Ginés Morata Pérez is a Spanish biologist who is Research Professor at the Autonomous University of Madrid in Spain and an expert in developmental biology of the fruit fly (Drosophila), a specialty he has worked on for over 40 years.

==Education==
Morata was educated at the Universidad Laboral de Sevilla and the Complutense University of Madrid. He was awarded a PhD in 1973 for research on the heredity in the fruit fly Drosophila supervised by Antonio García-Bellido.

==Career and research==
As of 2017, his research focuses on cell competition, especially in relation to apoptosis and carcinogenesis. His lab also does experimental analysis of regeneration in the imaginal discs.

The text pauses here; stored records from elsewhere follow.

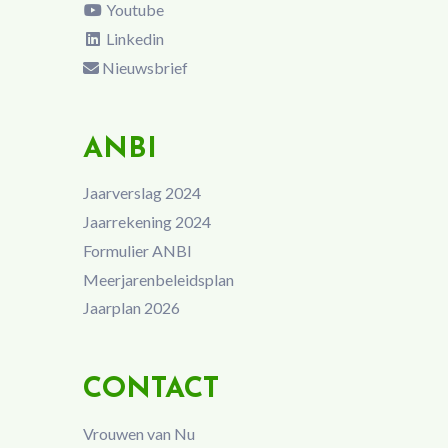
Youtube
Linkedin
Nieuwsbrief
ANBI
Jaarverslag 2024
Jaarrekening 2024
Formulier ANBI
Meerjarenbeleidsplan
Jaarplan 2026
CONTACT
Vrouwen van Nu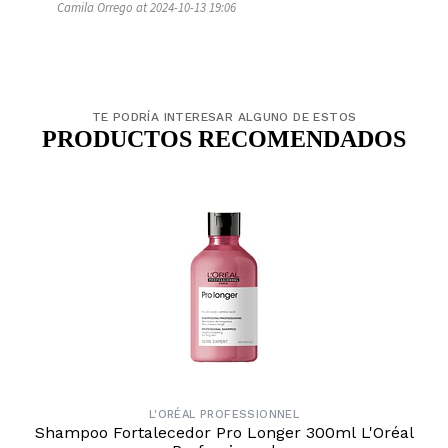
Camila Orrego at 2024-10-13 19:06
TE PODRÍA INTERESAR ALGUNO DE ESTOS
PRODUCTOS RECOMENDADOS
L'ORÉAL PROFESSIONNEL
Shampoo Fortalecedor Pro Longer 300ml L'Oréal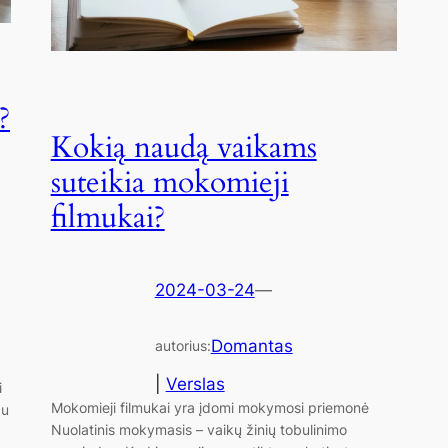
?
Kokią naudą vaikams
suteikia mokomieji
filmukai?
2024-03-24
—
Domantas
autorius:
|
Verslas
i
Mokomieji filmukai yra įdomi mokymosi priemonė
au
Nuolatinis mokymasis – vaikų žinių tobulinimo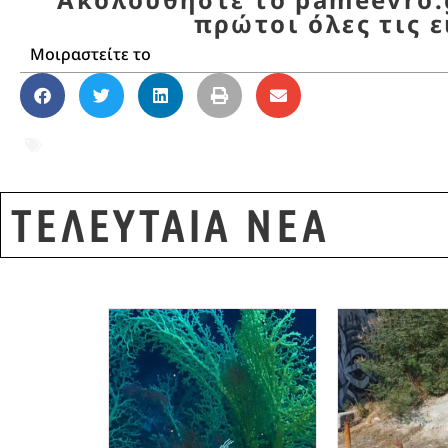
πρώτοι όλες τις ε
Μοιραστείτε το
17 Νοέμβρη
,
Αλέξανδρος Γιωτόπουλος
,
αποφ
ΥΠΕΞ
ΤΕΛΕΥΤΑΙΑ ΝΕΑ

Morata has been involved in several major discoveries, including the discovery of developmental compartments, the phenomenon of cell competition, the connection between genes and compartments, the elucidation of the structure of the Hox gene complex, and the discovery of mitogenic signalling by apoptotic cells. He worked for several years in the United Kingdom, doing postdoctoral research at the Laboratory of Molecular Biology (LMB) of the Medical Research Council (MRC) at the University of Cambridge with Peter Lawrence.

===Awards and honours===
He has been awarded numerous honorary doctorates and prizes, including the Spanish National Prize for Research in Biology (2002), the Mexico Prize for Science and Technology (2004) and the Prince of Asturias Prize for Science and Technology (2007). He was elected a Foreign Member of the Royal Society (ForMemRS) in 2017. In 2018, he was elected a foreign associate of the U.S. National Academy of Sciences.